The words the girl spoke still rang sharply in his mind, piercing through the wall he’d built between seeing and feeling.


“Get out of my head.” She’d seethed with level tone, through clenched teeth.


He envisioned the portrait of the girl who’d cleaved him from her mind. She looked like she could have been the daughter of the woman who came before her.


He vomited in the garbage can next to the park bench he’d been daydreaming on. A woman with a stroller hurried herself and her sleeping child across the brick pathway, jarring the baby awake. It began to whimper. She asked him hurriedly if he needed help.
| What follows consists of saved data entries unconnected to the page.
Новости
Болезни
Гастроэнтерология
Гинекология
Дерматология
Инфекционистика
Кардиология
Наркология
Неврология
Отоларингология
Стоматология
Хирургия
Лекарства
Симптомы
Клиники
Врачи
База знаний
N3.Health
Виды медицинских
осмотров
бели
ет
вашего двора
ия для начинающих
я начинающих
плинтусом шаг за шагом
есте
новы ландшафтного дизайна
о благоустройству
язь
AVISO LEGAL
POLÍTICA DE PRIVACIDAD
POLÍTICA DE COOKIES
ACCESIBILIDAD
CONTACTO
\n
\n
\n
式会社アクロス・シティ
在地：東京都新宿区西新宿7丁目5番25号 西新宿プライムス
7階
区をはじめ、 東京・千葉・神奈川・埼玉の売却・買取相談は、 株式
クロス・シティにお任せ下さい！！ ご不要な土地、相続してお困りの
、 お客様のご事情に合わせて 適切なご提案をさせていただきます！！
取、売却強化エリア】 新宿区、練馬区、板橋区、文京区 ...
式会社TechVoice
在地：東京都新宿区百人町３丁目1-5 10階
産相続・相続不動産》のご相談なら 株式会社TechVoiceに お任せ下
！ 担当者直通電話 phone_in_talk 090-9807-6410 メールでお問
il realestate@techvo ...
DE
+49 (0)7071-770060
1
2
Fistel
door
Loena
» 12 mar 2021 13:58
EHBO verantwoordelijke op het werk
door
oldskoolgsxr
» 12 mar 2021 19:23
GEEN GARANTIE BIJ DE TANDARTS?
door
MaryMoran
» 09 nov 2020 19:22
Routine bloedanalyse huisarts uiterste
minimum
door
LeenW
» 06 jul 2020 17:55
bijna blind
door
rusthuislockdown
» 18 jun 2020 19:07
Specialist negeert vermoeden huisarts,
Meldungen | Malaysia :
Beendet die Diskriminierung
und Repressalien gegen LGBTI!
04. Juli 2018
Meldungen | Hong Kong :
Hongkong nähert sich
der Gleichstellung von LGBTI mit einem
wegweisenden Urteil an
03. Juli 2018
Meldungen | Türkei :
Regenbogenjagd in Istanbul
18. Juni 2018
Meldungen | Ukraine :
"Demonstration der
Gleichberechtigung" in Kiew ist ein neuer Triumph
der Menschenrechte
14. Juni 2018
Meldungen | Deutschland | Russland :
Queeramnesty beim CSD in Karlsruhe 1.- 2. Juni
He waved her away with nothing but a flail of his arm.


That girl wasn’t looking at herself in the mirror as the woman before her had been. She was looking at him.


That girl wasn’t the dead woman’s daughter.


He’d seen her death. She must have seen it too. That’s why she sucked him into her present. That’s why she forced him to look her in the eyes when she tossed him out.


Had they all sensed him in the shadows of their consciousnesses? Had he always been sitting shotgun on their memories, or had he been giving them a front row seat to their futures? The question lingered.


He wasn’t willing to let go of his curiosity with strangers’ memories, not even close. He needed them as much as their owners did. But seeing the future created a pit in his stomach. He knew that the future wasn’t something he was ready for.